Wszystkim osobom, które tak łatwo rzucają oskarżeniami o „sprzedawanie się”, „przyjmowanie srebrników” itp. sugerujemy nie mierzyć wszystkich swoją miarą … i proponujemy jednak spojrzenie w lustro, zrobienie czegoś dobrego dla innych a dopiero potem ocenianie kogoś zwłaszcza przez pryzmat działalności, której się podjęliśmy.
Proszę się nie obawiać, nikogo nie będziemy blokować, nie będziemy także usuwali komentarzy ale proszę nie liczyć, że będziemy się wdawali w internetowe pyskówki.
Wszystkim zaś, od których przez tyle lat i także tym razem słyszymy miłe słowa wsparcia i na których możemy liczyć, bardzo dziękujemy.
Oto nasze stanowisko …
- Zarówno jako stowarzyszenie jak i jednostka Ochotniczej Straży Pożarnej w Tuchowie byliśmy i jesteśmy częścią społeczności lokalnej. Nie wstydzimy się tego i w miarę możliwości włączamy się w życie tejże społeczności.

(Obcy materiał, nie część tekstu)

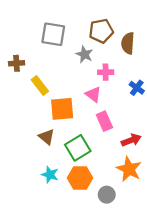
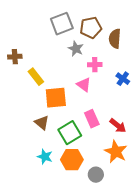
gray square: (53, 34) -> (62, 24), moved, turned -30
pink rectangle: (104, 121) -> (92, 119), moved
red arrow: (131, 140) -> (118, 126), turned 60

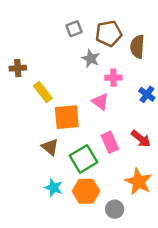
gray square: (62, 24) -> (74, 29), size x0.6
red arrow: (118, 126) -> (141, 139), moved

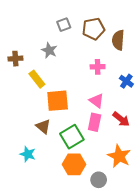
gray star: (91, 59) -> (49, 50), moved
pink triangle: (100, 102) -> (97, 101), moved
pink rectangle: (110, 142) -> (95, 122), turned 36
cyan star: (54, 188) -> (28, 154), moved

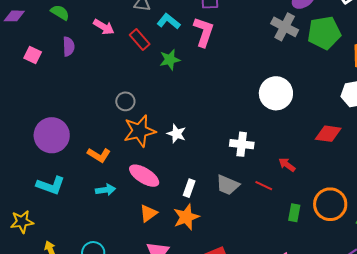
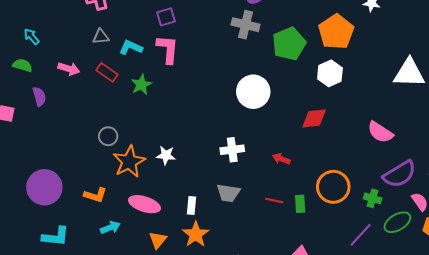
green pentagon: (324, 33) -> (289, 44), moved
red line: (264, 186) -> (274, 201), moved

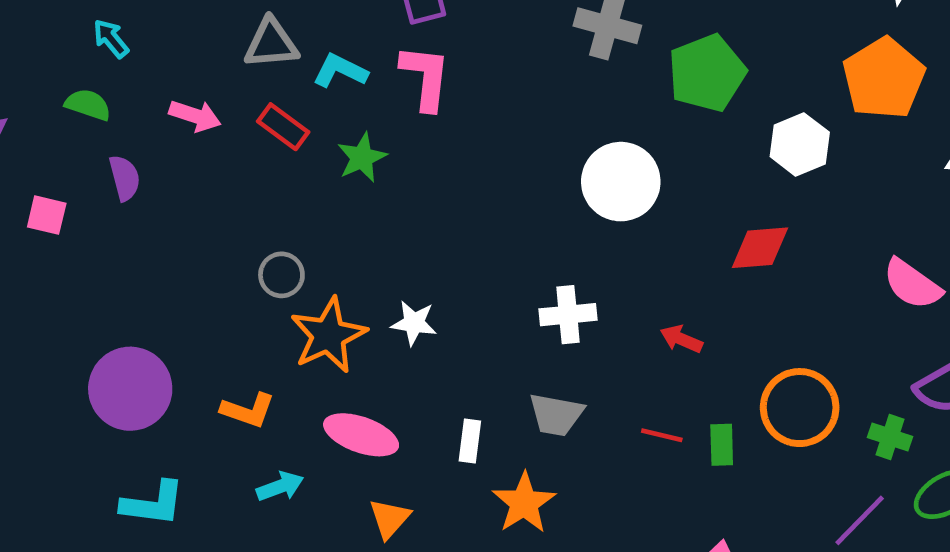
orange pentagon: (336, 32) -> (884, 78), moved
gray triangle: (101, 37) -> (271, 43), size x1.4
orange star: (196, 234) -> (524, 503), moved

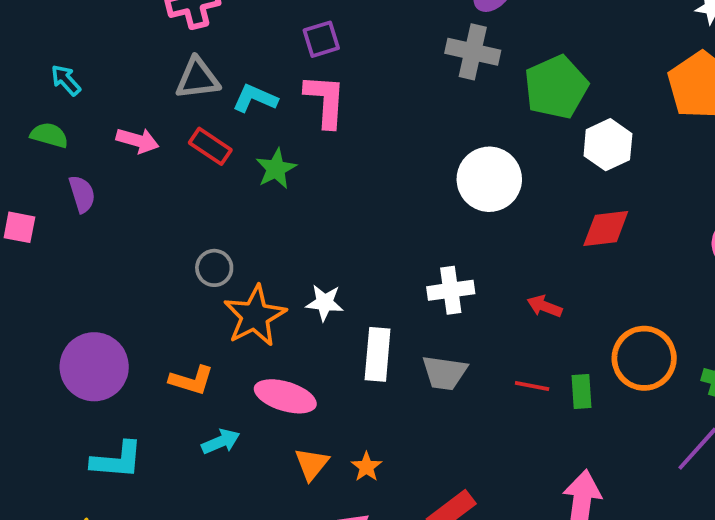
white hexagon: (800, 144) -> (608, 145), moved
white rectangle: (470, 441) -> (378, 354), moved, size x1.5
orange star: (524, 503) -> (366, 467), moved, size x0.6

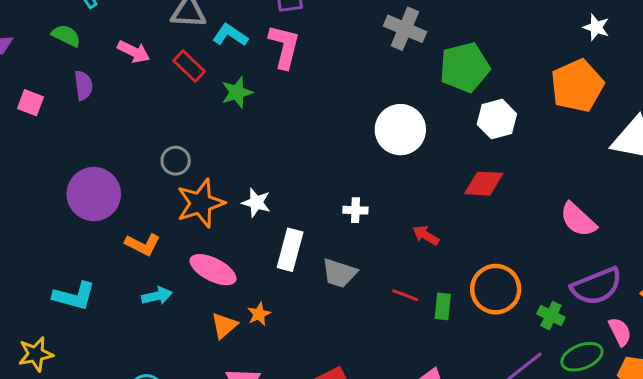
white cross: (451, 290) -> (355, 210), size x0.7
purple circle: (94, 367) -> (94, 194), moved
orange star: (366, 467) -> (259, 314), moved

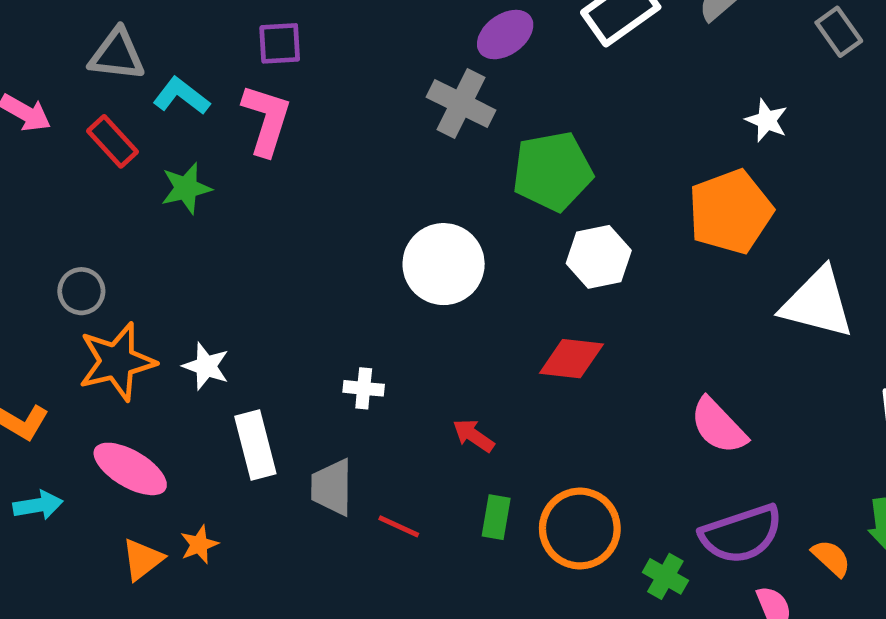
white rectangle: (290, 250) -> (255, 445), turned -33
gray trapezoid: (339, 273) -> (332, 487), turned 69
red line: (405, 295) -> (399, 526), moved
green rectangle: (443, 306) -> (496, 517), moved

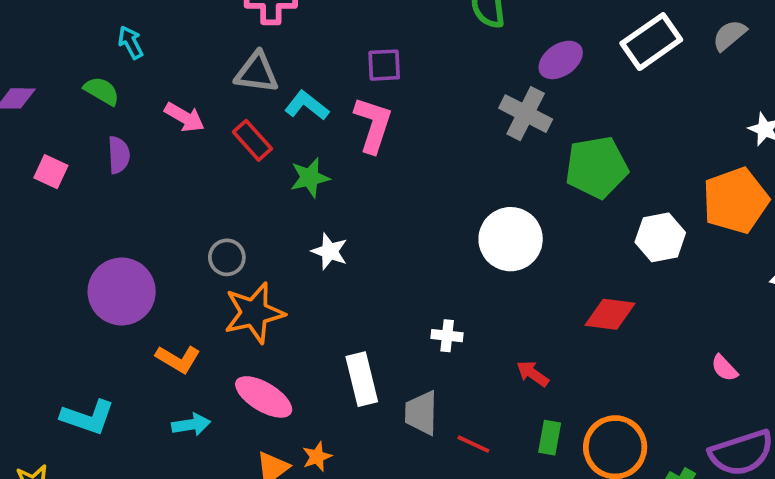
white hexagon: (599, 257) -> (660, 237), moved
white star: (206, 366) -> (330, 251), moved
pink semicircle: (718, 426) -> (724, 368), size x0.6

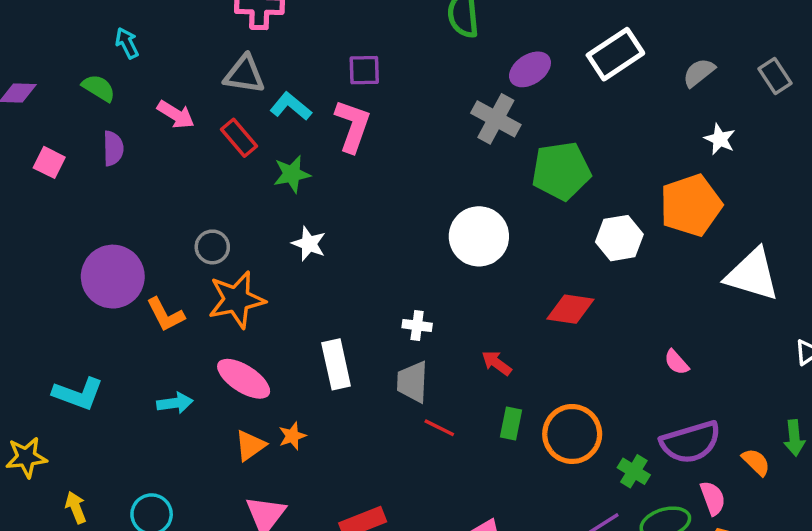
gray semicircle: (729, 35) -> (699, 73), moved
orange L-shape: (178, 359) -> (165, 315), moved, turned 30
gray trapezoid: (421, 413) -> (412, 382), moved

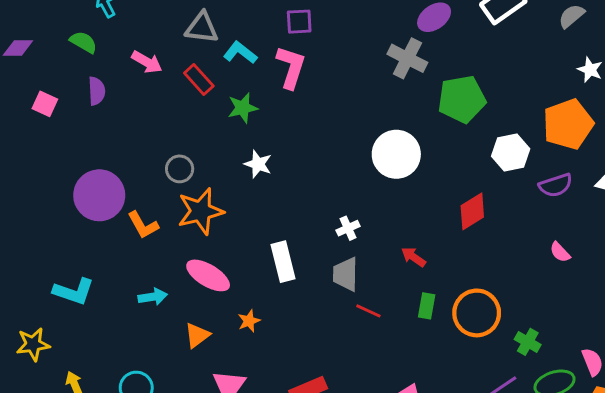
red diamond: (570, 309) -> (472, 211), turned -39
white cross: (417, 325) -> (348, 228), turned -30
purple semicircle: (691, 442) -> (556, 185), moved, size x0.7
orange triangle: (250, 445) -> (197, 335), moved

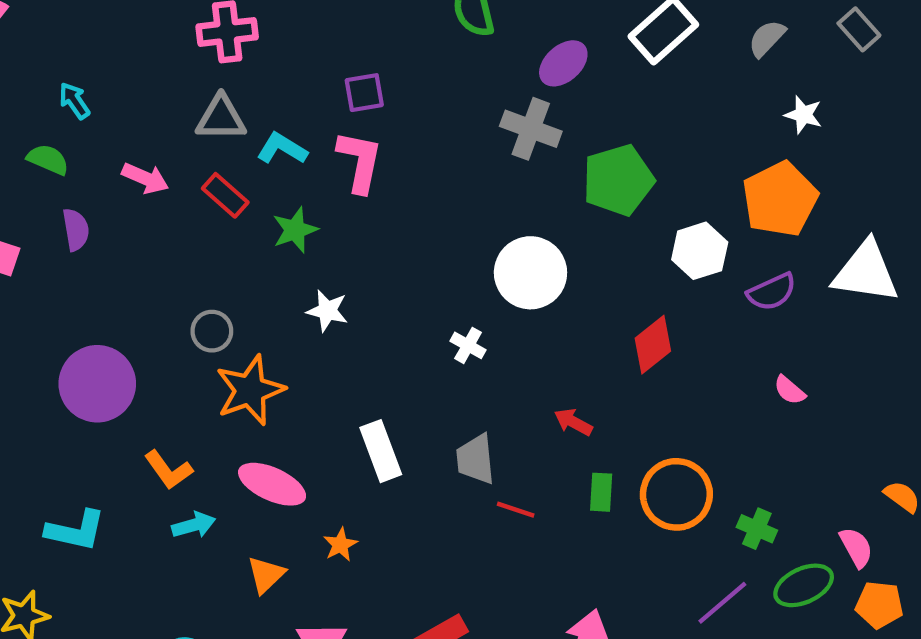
orange L-shape: (143, 225) -> (168, 470), moved
white cross: (348, 228) -> (468, 345), moved, turned -30

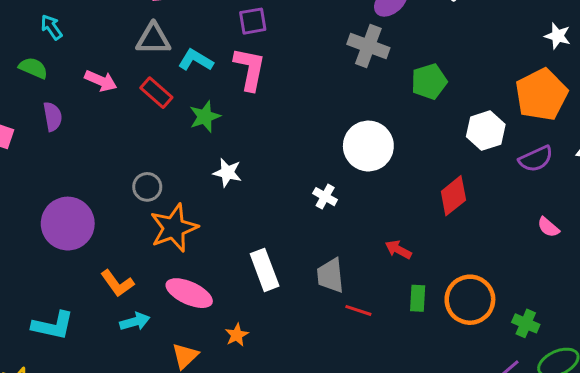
green pentagon: (618, 180) -> (429, 82), size x0.7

- Każdy ze strażaków jest zwykłym i normalnym obywatelem posiadającym prawa obywatelskie i jak każdy inny mieszkaniec naszej gminy, powiatu, województwa i kraju ma prawo do własnych przekonań i sympatii, także tych politycznych. Jednak pomimo próśb, propozycji a nawet sugestii nigdy nie włączaliśmy się w żadne konflikty czy to polityczne czy światopoglądowe. Podobnie rzecz się ma w przypadku udziału w kampaniach wyborczych tj. prezydenckich, parlamentarnych czy samorządowych, dlatego druhowie z naszej jednostki ani razu nie uczestniczyli w mundurach strażackich na wiecach i spotkaniach wyborczych na żadnym szczeblu ani tym bardziej nie stawali jako „ścianka” dla polityków żadnej z partii. Na ogrodzeniach naszych obiektów nie można także było zobaczyć wiszących banerów wyborczych.
- Przez ostatnie niespełna 10 lat tj. dwie kadencje, za które jako zarząd odpowiadamy (w tym tą, która właśnie dobiega końca) udało się nam pozyskać środki finansowe, liczone już w milionach, które pomnażaliśmy dzięki własnym oszczędnościom i pracy społecznej naszych strażaków. Przez wszystkie te lata o tym skąd, kiedy i jakie środki trafiały do druhów, w tym także naszej jednostki, decydowali komendanci, ministrowie, samorządowcy itp. powiązani, nominowani czy wybierani przez różne ugrupowania sceny politycznej i to te od lewej do prawej strony. Najważniejsze jest jednak to, że żadna z pozyskanych złotówek nie była wykorzystana na prywatne cele naszych strażaków. Wszystkie pozyskiwane środki były i są przeznaczane na działalność statutową stowarzyszenia a w sposób szczególny na jej część związaną z działalnością ratowniczą.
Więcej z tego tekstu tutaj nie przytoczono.